* PROBLEM REQUIREMENTS
The line with "nécessaire. Notre étude" marks the first line to copy, and the line with "Servicio de Retrabajo" marks the last. Transcribe that stretch of the data below exactly, without pictures.

* RECORD EXTRACTS
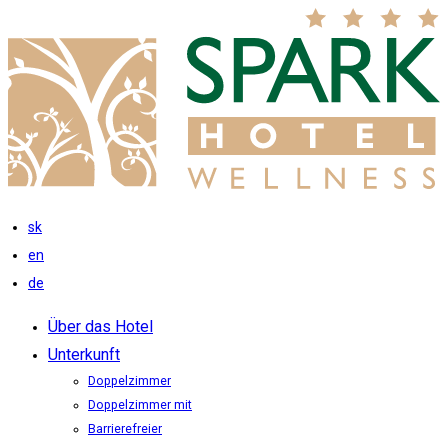
sk
en
de
Über das Hotel
Unterkunft
Doppelzimmer
Doppelzimmer mit
Barrierefreier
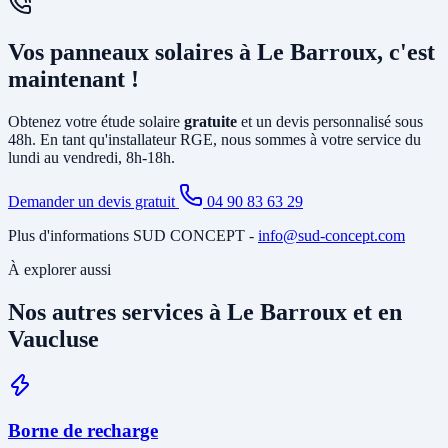
solution la plus rentable selon votre profil de consommation.
En général, non. L'installation photovoltaïque nécessite
principalement la pose d'un
onduleur
relié à votre tableau électrique
Vos panneaux solaires à Le Barroux, c'est
existant et le tirage de câbles DC depuis la toiture. Si votre tableau
est ancien ou sous-dimensionné, une mise à jour partielle peut être
maintenant !
nécessaire. Notre étude gratuite à Le Barroux identifie tous les
travaux annexes avant de vous soumettre le devis final.
Obtenez votre étude solaire
gratuite
et un devis personnalisé sous
48h. En tant qu'installateur RGE, nous sommes à votre service du
lundi au vendredi, 8h-18h.
Demander un devis gratuit
04 90 83 63 29
Plus d'informations SUD CONCEPT -
info@sud-concept.com
À explorer aussi
Nos autres services à Le Barroux et en
Vaucluse
Borne de recharge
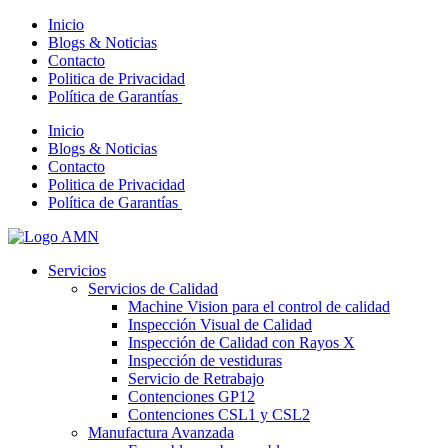
Inicio
Blogs & Noticias
Contacto
Politica de Privacidad
Política de Garantías
Inicio
Blogs & Noticias
Contacto
Politica de Privacidad
Política de Garantías
Servicios
Servicios de Calidad
Machine Vision para el control de calidad
Inspección Visual de Calidad
Inspección de Calidad con Rayos X
Inspección de vestiduras
Servicio de Retrabajo
Contenciones GP12
Contenciones CSL1 y CSL2
Manufactura Avanzada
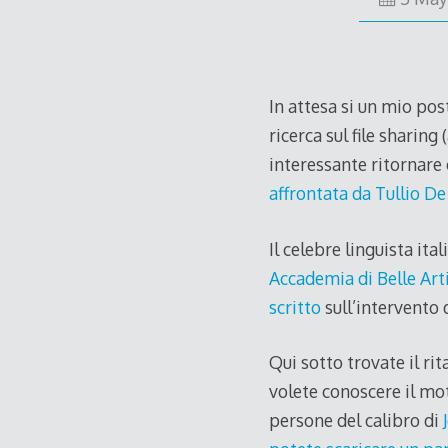
In attesa si un mio pos
ricerca sul file sharing
interessante ritornare
affrontata da Tullio D
Il celebre linguista ita
Accademia di Belle Art
scritto
sull’intervento 
Qui sotto trovate il ri
volete conoscere il mot
persone del calibro di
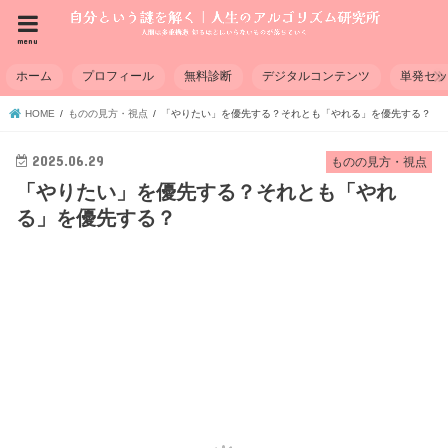
menu
ホーム
プロフィール
無料診断
デジタルコンテンツ
単発セ
HOME
ものの見方・視点
「やりたい」を優先する？それとも「やれる」を優先する？
2025.06.29
ものの見方・視点
「やりたい」を優先する？それとも「やれ
る」を優先する？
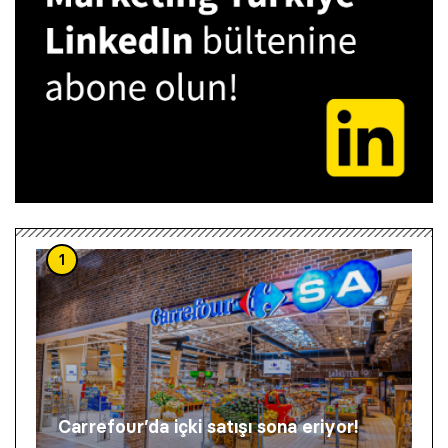
1
Carrefour’da içki satışı sona eriyor!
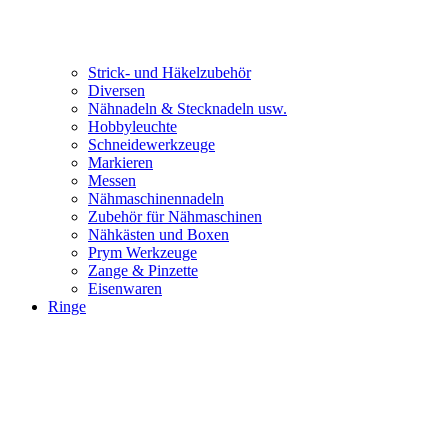
Strick- und Häkelzubehör
Diversen
Nähnadeln & Stecknadeln usw.
Hobbyleuchte
Schneidewerkzeuge
Markieren
Messen
Nähmaschinennadeln
Zubehör für Nähmaschinen
Nähkästen und Boxen
Prym Werkzeuge
Zange & Pinzette
Eisenwaren
Ringe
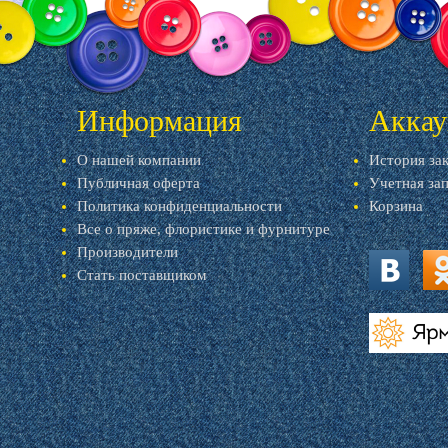
Информация
Аккау
О нашей компании
История за
Публичная оферта
Учетная за
Политика конфиденциальности
Корзина
Все о пряже, флористике и фурнитуре
Производители
Стать поставщиком
vk.com
ok.
livemaster.r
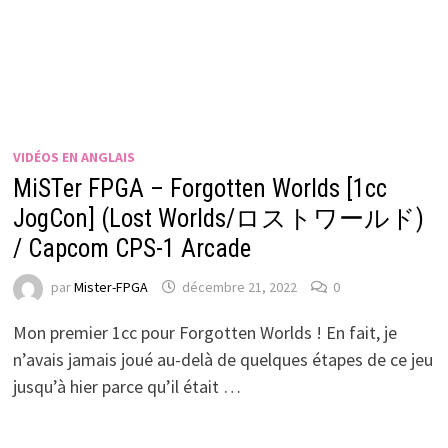
VIDÉOS EN ANGLAIS
MiSTer FPGA – Forgotten Worlds [1cc
JogCon] (Lost Worlds/ロストワールド)
/ Capcom CPS-1 Arcade
par
Mister-FPGA
décembre 21, 2022
0
Mon premier 1cc pour Forgotten Worlds ! En fait, je
n’avais jamais joué au-delà de quelques étapes de ce jeu
jusqu’à hier parce qu’il était …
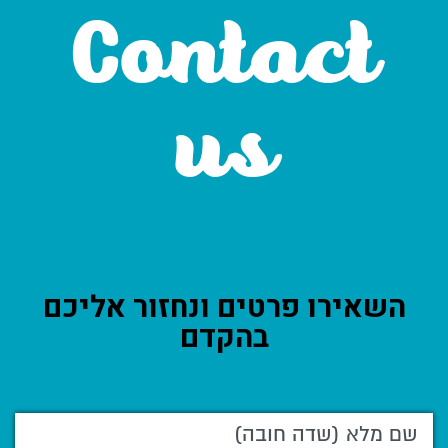
Contact
us
השאירו פרטים ונחזור אליכם
בהקדם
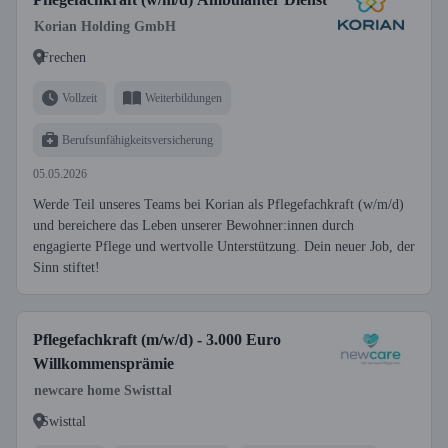
Korian Holding GmbH
Frechen
Vollzeit
Weiterbildungen
Berufsunfähigkeitsversicherung
05.05.2026
Werde Teil unseres Teams bei Korian als Pflegefachkraft (w/m/d)
und bereichere das Leben unserer Bewohner:innen durch
engagierte Pflege und wertvolle Unterstützung. Dein neuer Job, der
Sinn stiftet!
Pflegefachkraft (m/w/d) - 3.000 Euro
Willkommensprämie
newcare home Swisttal
Swisttal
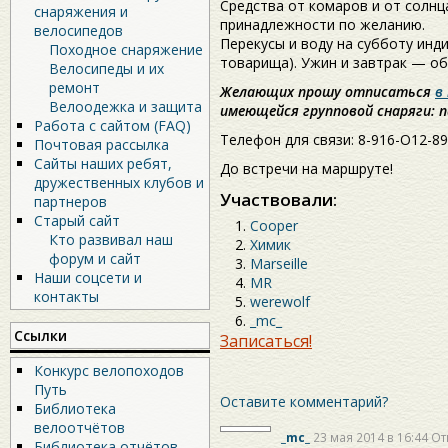
Средства от комаров и от солн
снаряжения и
принадлежности по желанию.
велосипедов
Перекусы и воду на субботу инди
Походное снаряжение
товарища). Ужин и завтрак — об
Велосипеды и их
ремонт
Желающих прошу отписаться
в
Велоодежка и защита
имеющейся групповой снаряги: п
Работа с сайтом (FAQ)
Телефон для связи: 8-916-О12-89
Почтовая рассылка
Сайты наших ребят,
До встречи на маршруте!
дружественных клубов и
Участвовали:
партнеров
Старый сайт
Cooper
Кто развивал наш
Химик
форум и сайт
Marseille
Наши соцсети и
MR
контакты
werewolf
_mc_
Ссылки
Записаться!
Конкурс велопоходов
Путь
Оставите комментарий?
Библиотека
велоотчётов
_mc_
23 мая 2014 в 16:44
От
Библиотека отчётов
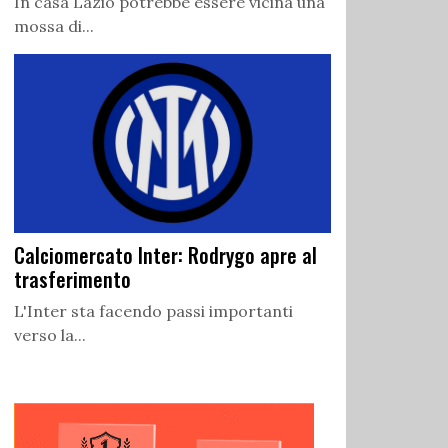
In casa Lazio potrebbe essere vicina una
mossa di...
Calciomercato Inter: Rodrygo apre al
trasferimento
L'Inter sta facendo passi importanti
verso la...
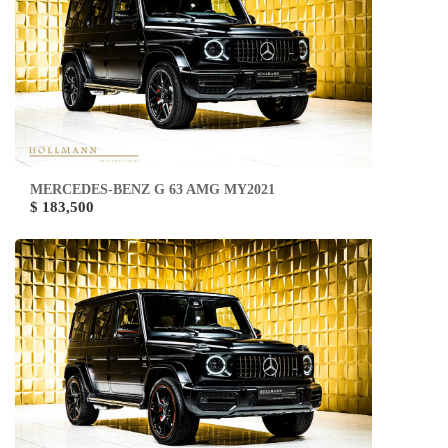
MERCEDES-BENZ G 63 AMG MY2021
$ 183,500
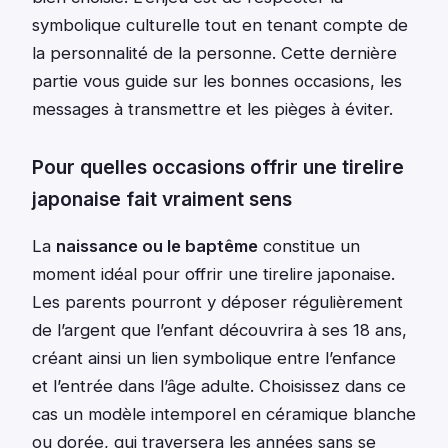
symbolique culturelle tout en tenant compte de
la personnalité de la personne. Cette dernière
partie vous guide sur les bonnes occasions, les
messages à transmettre et les pièges à éviter.
Pour quelles occasions offrir une tirelire
japonaise fait vraiment sens
La
naissance ou le baptême
constitue un
moment idéal pour offrir une tirelire japonaise.
Les parents pourront y déposer régulièrement
de l’argent que l’enfant découvrira à ses 18 ans,
créant ainsi un lien symbolique entre l’enfance
et l’entrée dans l’âge adulte. Choisissez dans ce
cas un modèle intemporel en céramique blanche
ou dorée, qui traversera les années sans se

* ANSWER
nécessaire. Notre étude gratuite à Le Barroux identifie tous les
travaux annexes avant de vous soumettre le devis final.
Obtenez votre étude solaire
gratuite
et un devis personnalisé sous
48h. En tant qu'installateur RGE, nous sommes à votre service du
lundi au vendredi, 8h-18h.
Demander un devis gratuit
04 90 83 63 29
Plus d'informations SUD CONCEPT -
info@sud-concept.com
À explorer aussi
Nos autres services à Le Barroux et en
Vaucluse
Borne de recharge
Inicio
Blogs & Noticias
Contacto
Politica de Privacidad
Política de Garantías
Inicio
Blogs & Noticias
Contacto
Politica de Privacidad
Política de Garantías
Servicios
Servicios de Calidad
Machine Vision para el control de calidad
Inspección Visual de Calidad
Inspección de Calidad con Rayos X
Inspección de vestiduras
Servicio de Retrabajo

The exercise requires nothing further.